Грек огляделся и, кажется, пришел в себя или потерял остатки здравомыслия, поскольку теперь он смеется и бормочет: «Иерофант». Титул великоват для толстяка в липкой рубахе, но почему бы и нет? По правде говоря, наши священники редко выглядят так, как им пристало, а тех, которые выглядят, как раз следует опасаться. Так что пусть будет иерофантом, если он это имел в виду, — моим или чьим угодно. И ему положена минута славы.
— Я могу отвести тебя туда, куда тебе нужно, — говорит он подчеркнуто вежливо; я понимаю, что он пытается быть милым.
— Веди же, — говорю я. Он кивает и ведет.
Он ведет меня туда, откуда я пришла, а потом через дверь в крошечную комнатку, и я понимаю, что здесь умер Адеодат. Я чувствую запах боли в соломенном тюфяке и въевшемся в известку поте. Здесь он был, когда звал меня по имени, а я не пришла. Здесь жарко и влажно, где-то кричит женщина или, может, ребенок. Вероятно, он или я. Может, он услышал меня тогда, давным-давно, услышал мой крик, когда мне сказали. Может, он услышит меня сейчас, через длинный тоннель Алкагеста:
— Это я. Это я. Все хорошо.
Пожалуйста, услышь меня.
Грек-иерофант, похоже, ожидал чего-то другого, но теперь нашел другую причину для беспокойства. Как я поняла, рыба проглотила звезду — об этом я подумаю позже.
Я смотрю на стены и вижу на них рисунки, сделанные карандашом, тушью и, кажется, кровью: две женщины, двое мужчин и над ними — божество, которое всегда смотрит, но никогда не вмешивается. Лица мне не нужно рассматривать.
Позади всхлипывает аксумит:
— Это моя камера.
— Это комната, где умер мой сын, — отвечаю я и вижу, как он кивает.
Это Чертог Исиды — пересечение миров. Схождение.
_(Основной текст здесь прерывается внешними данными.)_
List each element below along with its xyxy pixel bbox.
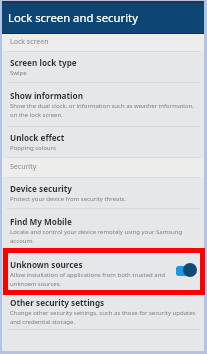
staticText: Popping colours	[10, 144, 56, 152]
staticText: Locate and control your device remotely …	[10, 228, 183, 244]
staticText: Lock screen and security	[8, 10, 138, 25]
staticText: Unknown sources	[10, 259, 83, 270]
button[interactable]: Unknown sources	[2, 253, 204, 294]
staticText: Protect your device from security threat…	[10, 195, 127, 203]
staticText: Show the dual clock, or information such…	[10, 102, 194, 118]
button[interactable]: Screen lock type	[2, 52, 204, 82]
button[interactable]: Show information	[2, 83, 204, 126]
staticText: Unlock effect	[10, 132, 65, 143]
button[interactable]: Unlock effect	[2, 127, 204, 157]
button[interactable]: Other security settings	[2, 295, 204, 329]
staticText: Allow installation of applications from …	[10, 271, 166, 287]
staticText: Lock screen	[10, 37, 49, 47]
button[interactable]: Find My Mobile	[2, 209, 204, 252]
button[interactable]: Device security	[2, 178, 204, 208]
staticText: Other security settings	[10, 297, 105, 308]
staticText: Security	[10, 162, 37, 172]
staticText: Swipe	[10, 69, 27, 77]
staticText: Change other security settings, such as …	[10, 309, 196, 325]
staticText: Show information	[10, 90, 83, 101]
staticText: Screen lock type	[10, 57, 77, 68]
staticText: Device security	[10, 183, 72, 194]
button[interactable]: Unknown sources toggle	[169, 259, 199, 281]
staticText: Find My Mobile	[10, 216, 72, 227]
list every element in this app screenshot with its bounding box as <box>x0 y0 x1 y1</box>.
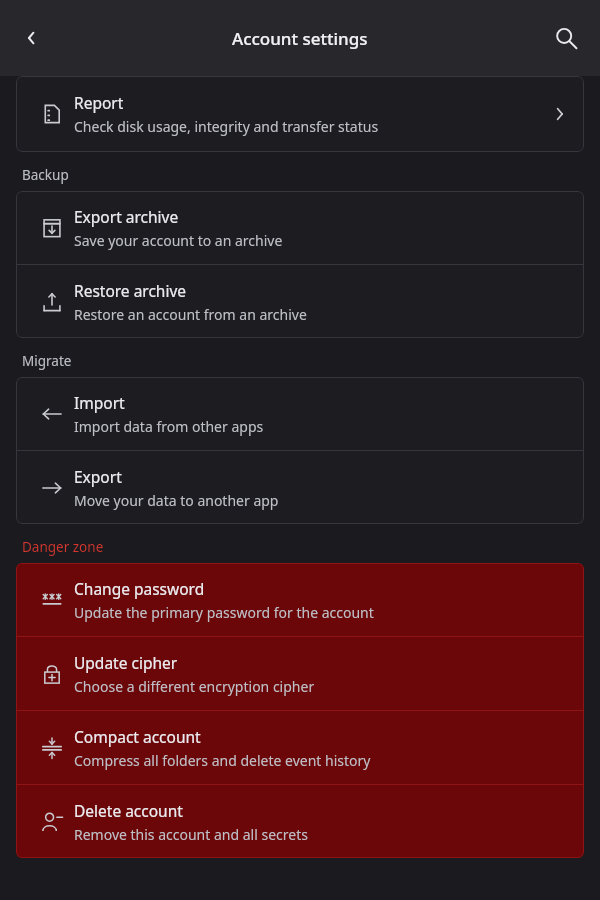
staticText: Compact account <box>74 726 201 747</box>
staticText: Restore an account from an archive <box>74 305 307 324</box>
button[interactable]: Import <box>16 377 584 450</box>
staticText: Update cipher <box>74 652 178 673</box>
button[interactable]: Restore archive <box>16 265 584 338</box>
staticText: Check disk usage, integrity and transfer… <box>74 117 379 136</box>
staticText: Choose a different encryption cipher <box>74 677 315 696</box>
button[interactable]: Update cipher <box>16 637 584 710</box>
button[interactable]: Compact account <box>16 711 584 784</box>
staticText: Change password <box>74 578 205 599</box>
staticText: Export <box>74 466 122 487</box>
button[interactable]: Back <box>10 16 54 60</box>
button[interactable]: Search <box>544 16 588 60</box>
button[interactable]: Report <box>16 76 584 152</box>
staticText: Import <box>74 392 125 413</box>
button[interactable]: Export archive <box>16 191 584 264</box>
staticText: Account settings <box>232 27 368 50</box>
staticText: Migrate <box>22 352 72 370</box>
button[interactable]: Delete account <box>16 785 584 858</box>
staticText: Report <box>74 92 124 113</box>
button[interactable]: Export <box>16 451 584 524</box>
staticText: Danger zone <box>22 538 104 556</box>
staticText: Compress all folders and delete event hi… <box>74 751 371 770</box>
staticText: Remove this account and all secrets <box>74 825 308 844</box>
staticText: Import data from other apps <box>74 417 264 436</box>
staticText: Delete account <box>74 800 183 821</box>
staticText: Backup <box>22 166 69 184</box>
staticText: Restore archive <box>74 280 187 301</box>
staticText: Export archive <box>74 206 179 227</box>
staticText: Update the primary password for the acco… <box>74 603 374 622</box>
button[interactable]: Change password <box>16 563 584 636</box>
staticText: Move your data to another app <box>74 491 279 510</box>
staticText: Save your account to an archive <box>74 231 283 250</box>
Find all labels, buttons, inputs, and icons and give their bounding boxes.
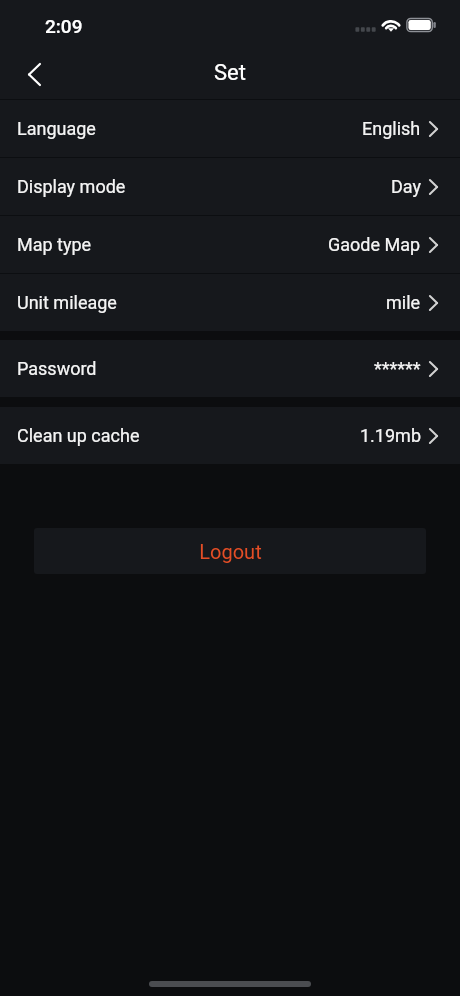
button[interactable]: Language <box>0 100 460 157</box>
staticText: Display mode <box>17 176 126 197</box>
button[interactable]: Display mode <box>0 158 460 215</box>
button[interactable]: Logout <box>34 528 426 574</box>
staticText: Language <box>17 118 96 139</box>
staticText: ****** <box>374 358 421 379</box>
staticText: Gaode Map <box>328 234 421 255</box>
staticText: 2:09 <box>45 15 83 37</box>
button[interactable]: Back <box>0 49 70 99</box>
staticText: English <box>362 118 421 139</box>
button[interactable]: Password <box>0 340 460 397</box>
staticText: Logout <box>199 540 262 563</box>
staticText: mile <box>386 292 421 313</box>
staticText: Unit mileage <box>17 292 117 313</box>
staticText: Clean up cache <box>17 425 140 446</box>
staticText: Map type <box>17 234 92 255</box>
staticText: Password <box>17 358 97 379</box>
button[interactable]: Clean up cache <box>0 407 460 464</box>
button[interactable]: Unit mileage <box>0 274 460 331</box>
staticText: 1.19mb <box>360 425 421 446</box>
staticText: Day <box>391 176 421 197</box>
staticText: Set <box>214 60 246 86</box>
button[interactable]: Map type <box>0 216 460 273</box>
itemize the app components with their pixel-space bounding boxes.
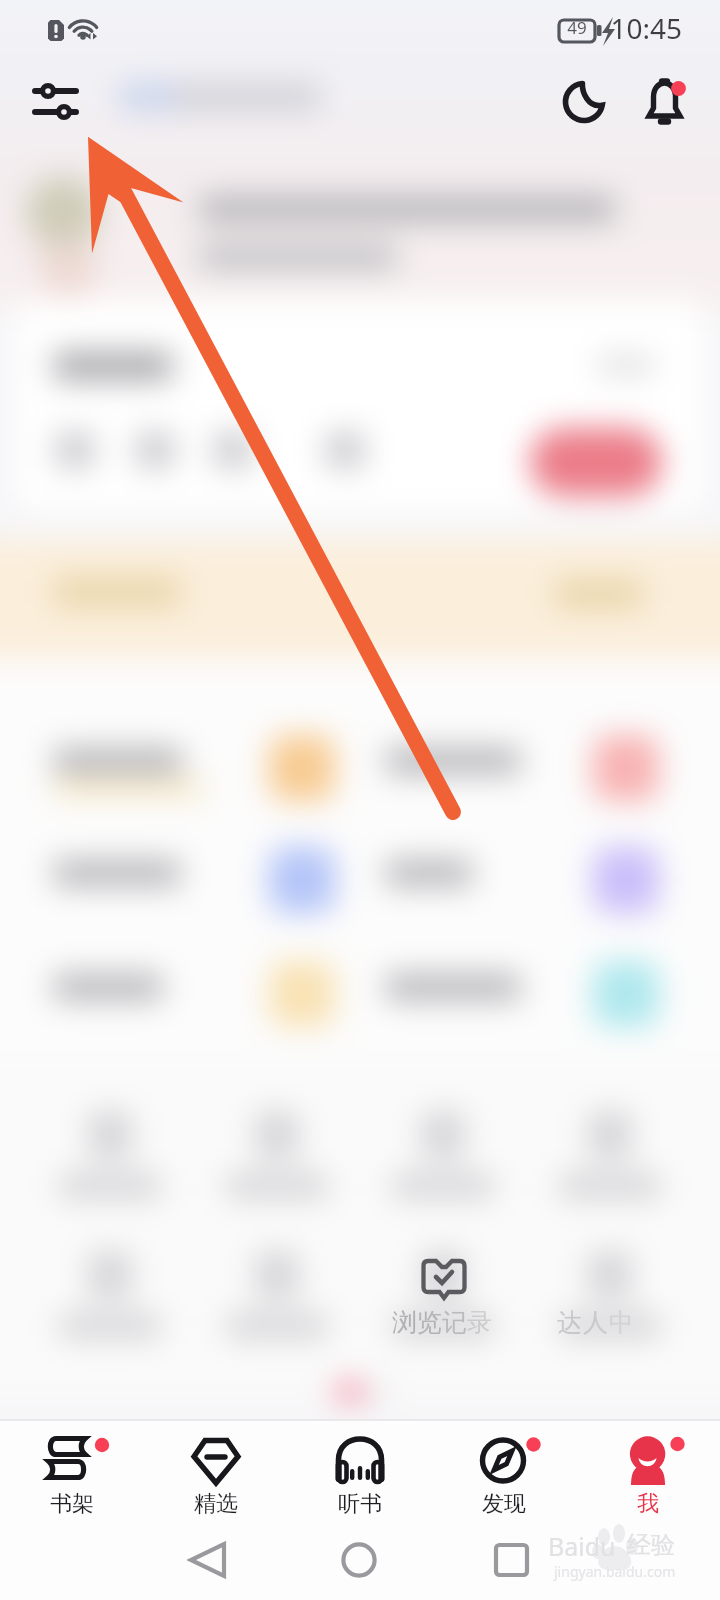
button[interactable]: 精选 bbox=[144, 1421, 288, 1522]
staticText: 览 bbox=[417, 1307, 442, 1338]
staticText: 达 bbox=[557, 1307, 582, 1338]
button[interactable]: 发现 bbox=[432, 1421, 576, 1522]
staticText: 精选 bbox=[194, 1490, 238, 1518]
staticText: 发现 bbox=[482, 1490, 526, 1518]
button[interactable]: 听书 bbox=[288, 1421, 432, 1522]
button[interactable]: Notifications bbox=[644, 76, 690, 122]
button[interactable]: Browse history bbox=[416, 1252, 470, 1306]
staticText: 10:45 bbox=[540, 9, 682, 47]
button[interactable]: Night mode bbox=[562, 80, 608, 126]
staticText: 书架 bbox=[50, 1490, 94, 1518]
staticText: 录 bbox=[467, 1307, 492, 1338]
staticText: 49 bbox=[562, 16, 592, 39]
staticText: 中 bbox=[609, 1307, 634, 1338]
staticText: Baidu bbox=[548, 1529, 616, 1563]
staticText: 浏 bbox=[392, 1307, 417, 1338]
staticText: 听书 bbox=[338, 1490, 382, 1518]
staticText: jingyan.baidu.com bbox=[554, 1562, 676, 1581]
staticText: 我 bbox=[637, 1490, 659, 1518]
button[interactable]: 我 bbox=[576, 1421, 720, 1522]
button[interactable]: Settings bbox=[22, 76, 82, 136]
staticText: 经验 bbox=[627, 1530, 675, 1560]
staticText: 记 bbox=[442, 1307, 467, 1338]
button[interactable]: 书架 bbox=[0, 1421, 144, 1522]
staticText: 人 bbox=[583, 1307, 608, 1338]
Конъюнкция. Водопад. Чрево зверя. Здесь все решается.
Я оглядываю комнату и понимаю: Чертог творится и пересотворяется. Он существует всюду, где его рисуют. Но в некотором смысле это бессмысленно, здесь его нарисовали впервые, какое бы это ни было место и время, и я знаю, чьи глаза видят его таким, какой он есть.
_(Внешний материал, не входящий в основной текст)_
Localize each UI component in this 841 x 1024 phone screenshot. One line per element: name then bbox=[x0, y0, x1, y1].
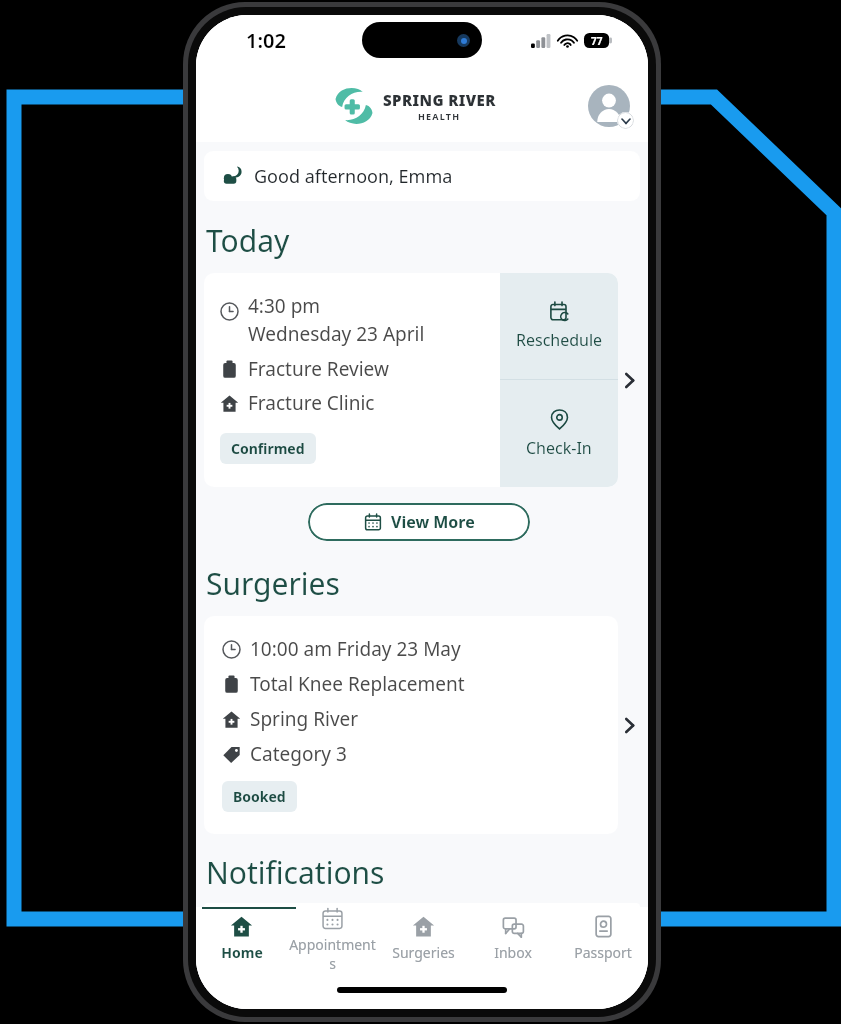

Я прижимаю губы к лицу старого аксумита, целую веки, втягиваю его зрение в рот, чувствую, как оно накладывается на мое видение, словно тонкое полотно на обожженную солнцем кожу.
Спасибо. Спасибо. Спасибо.
Когда я снова смотрю на комнату, гроб уже ждет.
* * *
Я склоняюсь к ящику, как уже склонялась прежде, и касаюсь поверхности меда. Он маслянистый и теплый, сопротивляется давлению моих пальцев. Я давлю сильнее и чувствую, как он поддается. Теперь я сильнее. В прошлый раз я склонилась над телом своего сына в горе и отрицании. Я отшатнулась от этого долга, хоть и исполнила его, молилась лишь о том, чтобы мои руки прошли сквозь него, как сквозь призрака, и все это оказалось лишь диковинной ошибкой. Когда он наконец освободился и я признала в трупе свою плоть и кровь, когда мне пришлось смириться с острой и неразрешимой определенностью его смерти, она казалась такой несправедливой, иррациональной. Из всех пространств и времен, где мир ровно такой, каким кажется, когда бабочки на ветру могут показаться с неверной точки отрядом всадников и привести народы на край войны, или вздохи морской клеветы, предрекающие человеку смерть, — при всем этом, почему истина этого мгновения должна быть такой тусклой и не поддающейся улучшению?